**What is required**
The lines to copy are those holding the string "John" in the entries below.

**Extracted records**
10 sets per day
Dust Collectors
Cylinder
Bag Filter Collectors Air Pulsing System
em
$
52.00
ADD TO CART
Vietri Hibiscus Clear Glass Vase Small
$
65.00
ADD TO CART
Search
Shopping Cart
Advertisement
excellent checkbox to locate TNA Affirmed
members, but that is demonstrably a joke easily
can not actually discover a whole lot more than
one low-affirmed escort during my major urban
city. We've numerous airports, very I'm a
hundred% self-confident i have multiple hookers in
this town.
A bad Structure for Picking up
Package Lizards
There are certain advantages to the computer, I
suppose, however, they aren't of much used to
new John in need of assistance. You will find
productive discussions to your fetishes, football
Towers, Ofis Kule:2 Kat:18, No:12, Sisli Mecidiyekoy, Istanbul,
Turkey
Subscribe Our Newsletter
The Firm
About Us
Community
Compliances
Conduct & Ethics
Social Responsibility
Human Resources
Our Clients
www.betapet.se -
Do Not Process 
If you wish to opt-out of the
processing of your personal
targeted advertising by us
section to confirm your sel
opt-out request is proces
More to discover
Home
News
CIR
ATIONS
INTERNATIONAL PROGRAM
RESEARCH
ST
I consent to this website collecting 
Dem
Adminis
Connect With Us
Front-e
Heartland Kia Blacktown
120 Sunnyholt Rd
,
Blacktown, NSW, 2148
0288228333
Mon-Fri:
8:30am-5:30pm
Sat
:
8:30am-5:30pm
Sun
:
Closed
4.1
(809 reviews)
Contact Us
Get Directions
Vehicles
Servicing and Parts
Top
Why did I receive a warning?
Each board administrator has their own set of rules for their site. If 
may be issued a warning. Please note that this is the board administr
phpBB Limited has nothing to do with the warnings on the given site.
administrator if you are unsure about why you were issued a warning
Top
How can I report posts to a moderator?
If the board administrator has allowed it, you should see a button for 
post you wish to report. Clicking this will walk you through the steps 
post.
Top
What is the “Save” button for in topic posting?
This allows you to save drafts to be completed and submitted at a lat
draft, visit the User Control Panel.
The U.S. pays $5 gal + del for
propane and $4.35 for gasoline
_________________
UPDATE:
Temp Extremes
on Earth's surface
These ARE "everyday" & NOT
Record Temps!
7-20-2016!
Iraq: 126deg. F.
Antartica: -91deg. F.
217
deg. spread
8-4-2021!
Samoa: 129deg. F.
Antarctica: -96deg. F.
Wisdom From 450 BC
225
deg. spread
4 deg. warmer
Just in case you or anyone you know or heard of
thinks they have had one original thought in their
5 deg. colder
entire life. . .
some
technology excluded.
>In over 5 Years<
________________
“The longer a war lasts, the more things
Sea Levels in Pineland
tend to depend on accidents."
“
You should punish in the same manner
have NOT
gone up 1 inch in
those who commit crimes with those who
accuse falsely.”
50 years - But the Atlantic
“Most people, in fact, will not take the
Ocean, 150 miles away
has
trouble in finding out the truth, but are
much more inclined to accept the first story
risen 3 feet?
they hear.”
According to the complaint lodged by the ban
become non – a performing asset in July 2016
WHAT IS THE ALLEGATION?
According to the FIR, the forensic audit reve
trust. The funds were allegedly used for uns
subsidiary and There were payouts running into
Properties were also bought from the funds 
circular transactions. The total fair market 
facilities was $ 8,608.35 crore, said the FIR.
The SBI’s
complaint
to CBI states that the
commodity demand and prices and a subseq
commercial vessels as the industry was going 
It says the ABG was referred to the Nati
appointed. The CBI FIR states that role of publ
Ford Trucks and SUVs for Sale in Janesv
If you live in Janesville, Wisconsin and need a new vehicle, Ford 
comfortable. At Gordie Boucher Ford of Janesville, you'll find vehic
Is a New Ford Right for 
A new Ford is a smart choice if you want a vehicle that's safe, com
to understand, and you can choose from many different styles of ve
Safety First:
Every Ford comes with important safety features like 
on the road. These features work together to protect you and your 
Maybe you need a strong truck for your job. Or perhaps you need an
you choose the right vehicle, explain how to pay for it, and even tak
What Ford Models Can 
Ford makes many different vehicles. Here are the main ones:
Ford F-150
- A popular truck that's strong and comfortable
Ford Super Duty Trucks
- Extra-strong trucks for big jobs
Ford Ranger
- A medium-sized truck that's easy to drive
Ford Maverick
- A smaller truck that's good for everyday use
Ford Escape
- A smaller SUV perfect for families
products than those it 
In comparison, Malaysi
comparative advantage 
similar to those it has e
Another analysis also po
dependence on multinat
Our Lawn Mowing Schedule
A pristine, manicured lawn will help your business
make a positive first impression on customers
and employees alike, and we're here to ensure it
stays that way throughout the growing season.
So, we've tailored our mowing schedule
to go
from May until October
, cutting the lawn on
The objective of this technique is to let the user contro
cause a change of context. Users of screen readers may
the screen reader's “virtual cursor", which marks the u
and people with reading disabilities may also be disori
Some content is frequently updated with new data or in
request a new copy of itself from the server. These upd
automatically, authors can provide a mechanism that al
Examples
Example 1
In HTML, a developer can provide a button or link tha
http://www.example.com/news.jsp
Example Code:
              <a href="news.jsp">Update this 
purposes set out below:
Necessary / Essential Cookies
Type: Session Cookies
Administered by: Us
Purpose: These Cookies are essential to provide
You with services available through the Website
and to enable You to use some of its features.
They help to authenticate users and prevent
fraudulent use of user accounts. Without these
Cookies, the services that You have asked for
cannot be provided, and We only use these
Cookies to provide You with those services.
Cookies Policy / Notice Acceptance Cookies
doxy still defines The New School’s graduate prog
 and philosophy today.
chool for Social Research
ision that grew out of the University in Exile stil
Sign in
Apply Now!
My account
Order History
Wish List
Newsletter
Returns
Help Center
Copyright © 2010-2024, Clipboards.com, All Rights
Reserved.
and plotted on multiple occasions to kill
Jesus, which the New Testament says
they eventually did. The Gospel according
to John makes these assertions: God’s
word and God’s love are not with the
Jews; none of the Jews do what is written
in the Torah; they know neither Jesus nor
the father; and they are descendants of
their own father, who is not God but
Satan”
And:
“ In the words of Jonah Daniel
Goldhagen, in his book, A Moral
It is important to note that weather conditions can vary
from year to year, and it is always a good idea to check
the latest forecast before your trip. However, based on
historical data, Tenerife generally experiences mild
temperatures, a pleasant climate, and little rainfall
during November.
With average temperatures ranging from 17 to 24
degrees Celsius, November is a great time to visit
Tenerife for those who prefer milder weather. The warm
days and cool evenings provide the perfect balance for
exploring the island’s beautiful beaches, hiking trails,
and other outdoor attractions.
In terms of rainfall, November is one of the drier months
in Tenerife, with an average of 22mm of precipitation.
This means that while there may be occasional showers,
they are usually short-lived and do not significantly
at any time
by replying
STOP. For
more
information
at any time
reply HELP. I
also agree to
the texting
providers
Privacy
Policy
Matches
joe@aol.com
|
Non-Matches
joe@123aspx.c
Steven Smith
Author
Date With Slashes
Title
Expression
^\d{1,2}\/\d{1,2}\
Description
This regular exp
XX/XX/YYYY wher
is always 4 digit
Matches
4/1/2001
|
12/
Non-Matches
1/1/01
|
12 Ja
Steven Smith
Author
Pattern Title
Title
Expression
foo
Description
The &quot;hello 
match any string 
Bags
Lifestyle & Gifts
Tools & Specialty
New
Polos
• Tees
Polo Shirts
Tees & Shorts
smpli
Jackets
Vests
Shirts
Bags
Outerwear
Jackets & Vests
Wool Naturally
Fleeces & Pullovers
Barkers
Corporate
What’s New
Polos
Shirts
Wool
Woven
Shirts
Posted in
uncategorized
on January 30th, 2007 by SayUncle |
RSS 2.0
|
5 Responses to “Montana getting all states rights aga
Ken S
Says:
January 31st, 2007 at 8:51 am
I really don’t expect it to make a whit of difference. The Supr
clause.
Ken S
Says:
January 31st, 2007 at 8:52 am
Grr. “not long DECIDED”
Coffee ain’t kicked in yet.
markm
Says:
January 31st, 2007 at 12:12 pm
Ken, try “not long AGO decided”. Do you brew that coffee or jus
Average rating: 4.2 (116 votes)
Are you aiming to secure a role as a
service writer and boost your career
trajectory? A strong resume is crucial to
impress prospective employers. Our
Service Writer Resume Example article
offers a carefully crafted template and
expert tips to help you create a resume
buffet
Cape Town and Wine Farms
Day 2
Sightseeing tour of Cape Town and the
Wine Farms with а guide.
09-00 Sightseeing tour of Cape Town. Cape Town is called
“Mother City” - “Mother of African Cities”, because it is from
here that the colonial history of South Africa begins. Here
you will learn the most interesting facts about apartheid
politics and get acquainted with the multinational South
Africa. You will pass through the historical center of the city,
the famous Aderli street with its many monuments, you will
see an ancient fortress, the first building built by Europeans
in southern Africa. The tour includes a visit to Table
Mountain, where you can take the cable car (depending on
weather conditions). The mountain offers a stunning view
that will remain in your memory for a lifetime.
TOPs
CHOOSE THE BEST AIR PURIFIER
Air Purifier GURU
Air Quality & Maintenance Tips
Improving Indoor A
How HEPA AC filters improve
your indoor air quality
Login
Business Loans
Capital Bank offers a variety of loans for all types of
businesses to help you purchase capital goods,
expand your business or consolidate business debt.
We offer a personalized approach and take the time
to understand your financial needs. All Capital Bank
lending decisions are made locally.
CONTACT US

**Response**
new John in need of assistance. You will find
to John makes these assertions: God’s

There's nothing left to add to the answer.